Saturday, 29 January 2022

THEFT: The Fifty-Year Novel.

 

THEFT: The Fifty-Year Novel.

 

I am so pleased to have found you after fifty years. You don't know me, but I would very much like to thank you for creating something a long time ago that has had a prescient influence on my life.’ .Richard Temple

 

It had been on my mind for many years that I should somehow try to get in touch and let you know how deeply Theft had reached into my imagination.’  Richard Temple. 

 I am embarking on a long post, I admit. But bear with me - there are two stories almost magically entwined here. I hope, though, as a reader or a writer this I will be worth your sustained attention.  

 

THEFT The Fifty Year Novel

Wendy’s Story

In 1972 Carousel, a branch of Transworld Publishing, published my very first novel THEFT.

At that time I was a young teacher with two children, managing a family and a house and a working husband. At that time I was writing, obeying the compulsion that had consumed me since I was eight years old. At that time - as well as changing my library book 5 times a week - I used to write my invented stories on A4 paper, then fold each story in half and stitch the spine with my mother’s big tacking needle. In some of these ‘books’ page I even pasted in a library marked up with dates of imaginary borrowers. (Then and always libraries were my heaven-sent place in a rather difficult young life.)

THEFT, written when I in my twenties, was longer than these home-made beauties and took some time to write. Then one night I was sitting in a group of women who were discussing an organisation called Books for Your Children – a group led by Anne Wood, another teacher emerging from South Durham. She happened to mention that some people were - even now! - writing for children. So I happened to say that I’d written one, for a start. She asked to read it and I willingly handed it over.

The next day she rang and said, ‘We’ll have it.’

Puzzled, I said, “Who? Who will have it?”

That was when she told me that she was newly appointed editor for Carousel, the new imprint launched by Transworld.
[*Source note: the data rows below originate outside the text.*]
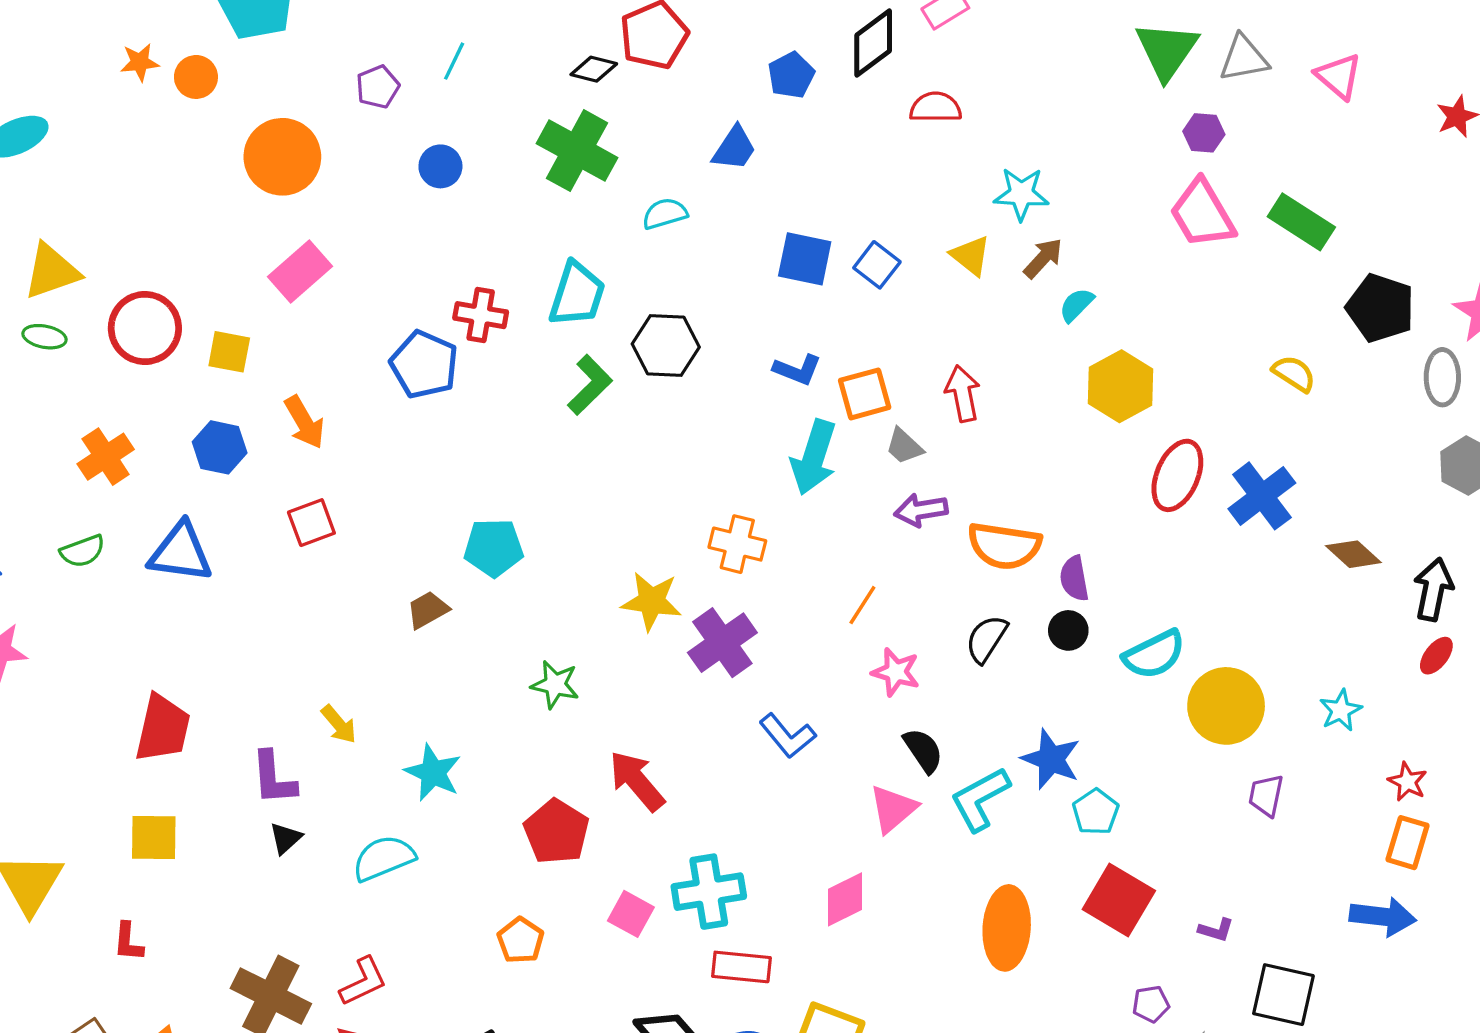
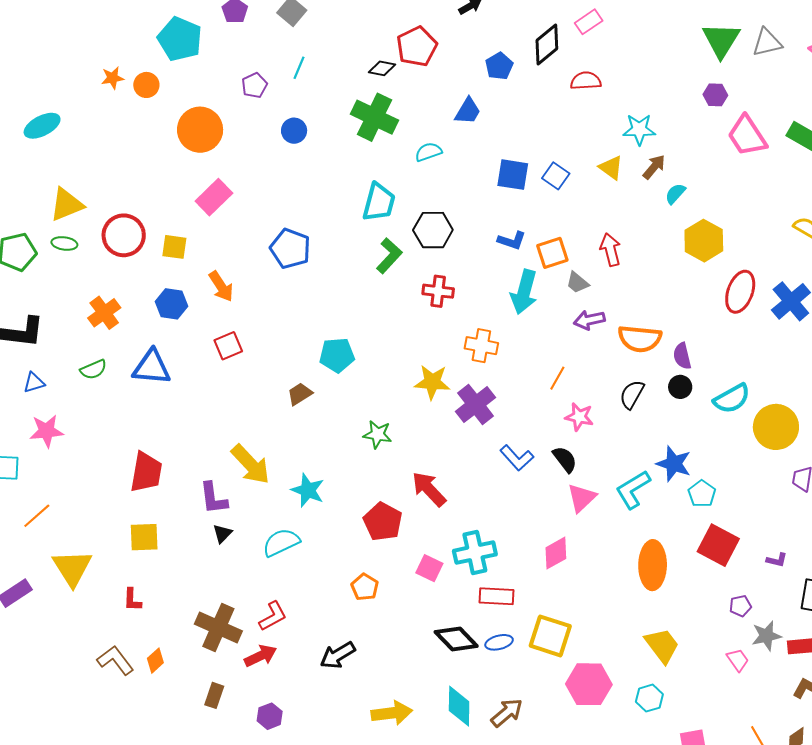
purple hexagon: (1204, 133) -> (715, 95), moved
red cross: (481, 315) -> (438, 291), moved
yellow arrow: (339, 724) -> (251, 464), size x1.8
black semicircle: (923, 750) -> (565, 459), moved

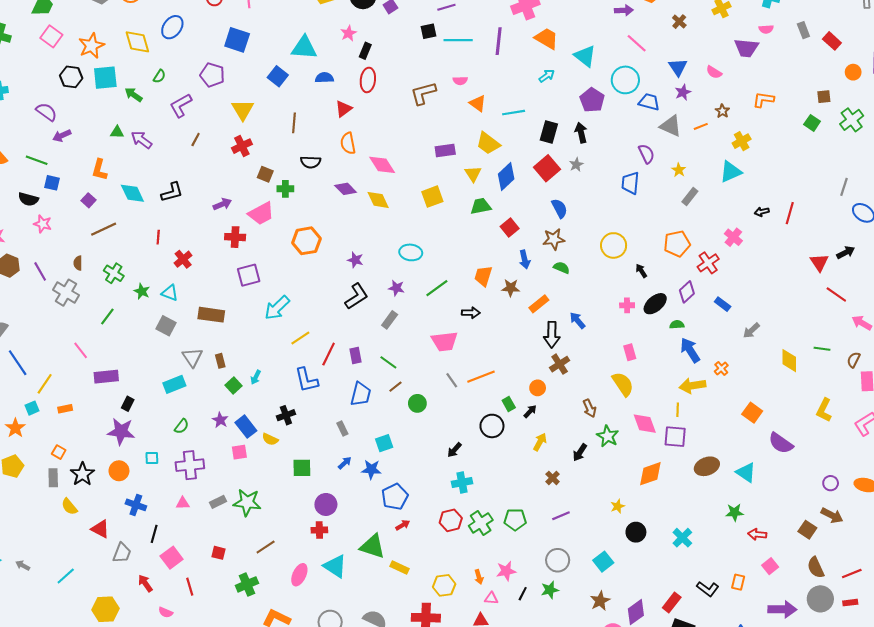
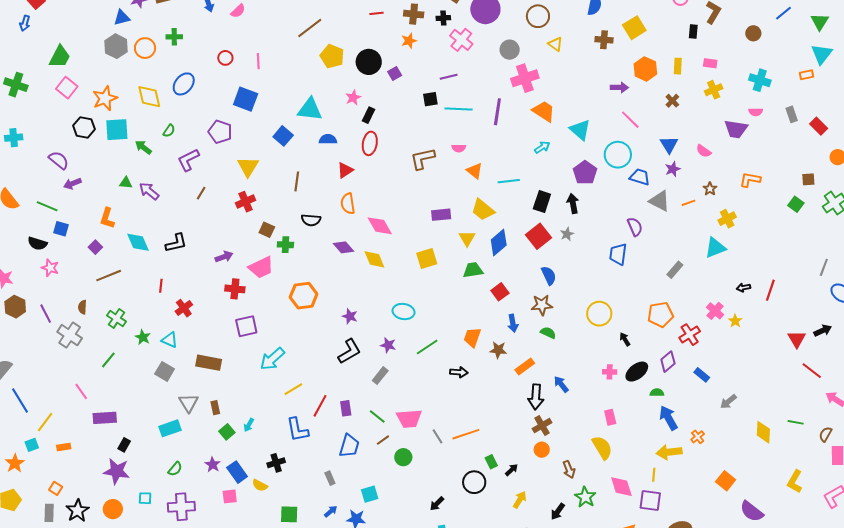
yellow star: (679, 170) -> (735, 321), moved
pink trapezoid: (444, 341) -> (409, 419), moved
orange circle: (538, 388) -> (542, 450), moved

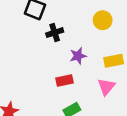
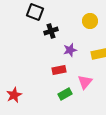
pink triangle: (106, 87) -> (85, 82), moved

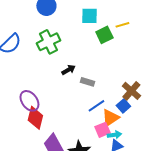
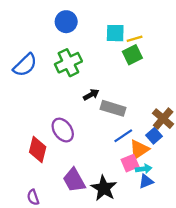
yellow line: (122, 25) -> (135, 39), moved
gray rectangle: (87, 82) -> (113, 108), size x1.5
purple ellipse: (29, 101) -> (63, 130), moved
red diamond: (35, 118) -> (38, 149), moved

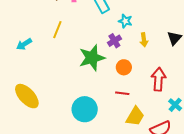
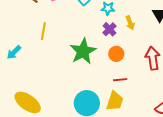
purple cross: (114, 41) -> (109, 29), moved
yellow trapezoid: (135, 116) -> (115, 101), moved

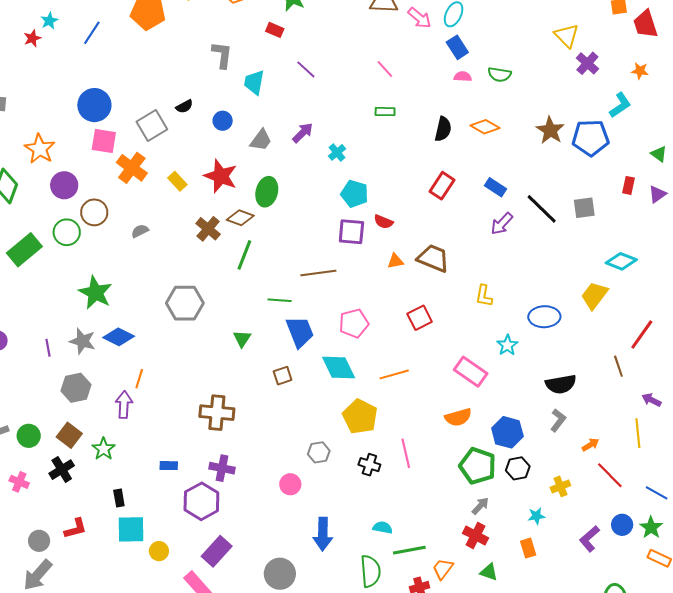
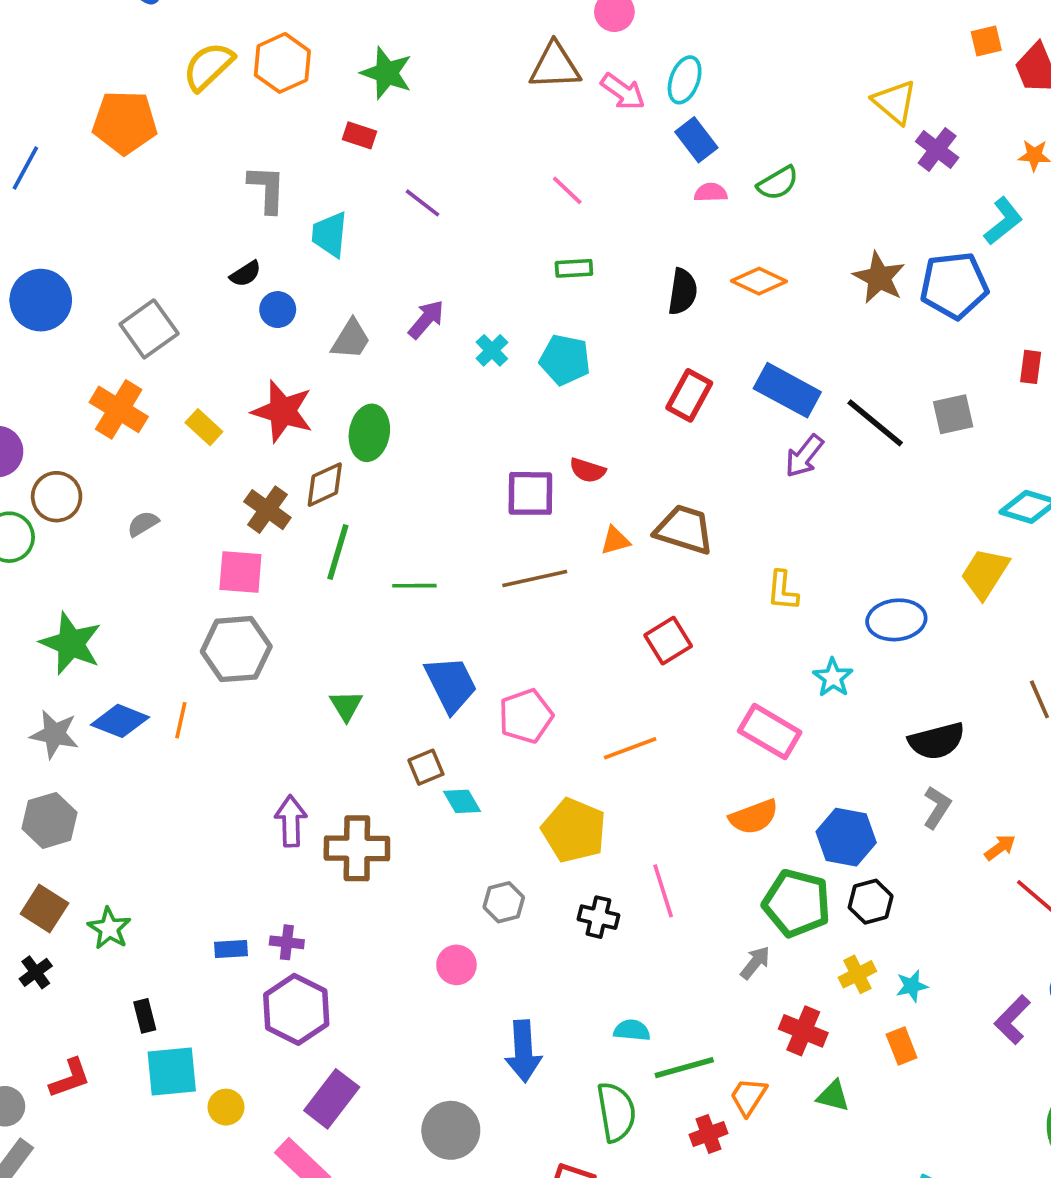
green semicircle: (500, 74) -> (778, 183), turned -35
black semicircle: (184, 106) -> (245, 274), moved
pink square: (104, 141) -> (240, 572), moved
blue rectangle: (495, 187) -> (787, 390), size x1.6
cyan pentagon: (355, 194) -> (565, 360), moved
brown diamond: (240, 218) -> (325, 485), turned -40
brown line: (318, 273) -> (535, 579), moved
green line: (280, 300) -> (414, 586), moved
pink pentagon: (354, 323) -> (526, 716), moved
cyan diamond: (339, 367) -> (462, 801), moved, size x0.6
orange line: (139, 379) -> (181, 720), moved
purple arrow: (124, 405) -> (291, 821), moved
brown cross: (217, 413) -> (357, 848), moved
purple cross: (222, 468) -> (287, 942), moved, size x0.7
black cross: (62, 470) -> (36, 972), size x0.7
yellow cross: (560, 486) -> (857, 974), moved
gray arrow: (480, 506) -> (755, 963), moved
My daughter Debora, now very grown-up indeed, recently told me that she remembers the day when a box full of copies of THEFT arrived on our doorstep and how excited we all were to see these books with their wonderful cover spilling out of the box.

After that, as well as teaching and family et cetera, I produced several children’s and adult novels before I took the bull by the horns and designated myself a full time writer and proceeded to write more novels.  

 

THEFT is a story told using the context of my own South Durham working class life and family. Here on the blog you can see that that since the publication of Theft in 1972, alongside teaching in schools and later working in higher education I have written a good number of novels which celebrate my  own cultural context - I hope without stereotyping, romanticising  or denigrating that life and its values. This, I trust, ensured that at the core of all the novels are grains of fundamental truth which are the sign of good fiction and will be recognised by readers from widely different backgrounds – as turned out the case with Richard Temple. See his story below.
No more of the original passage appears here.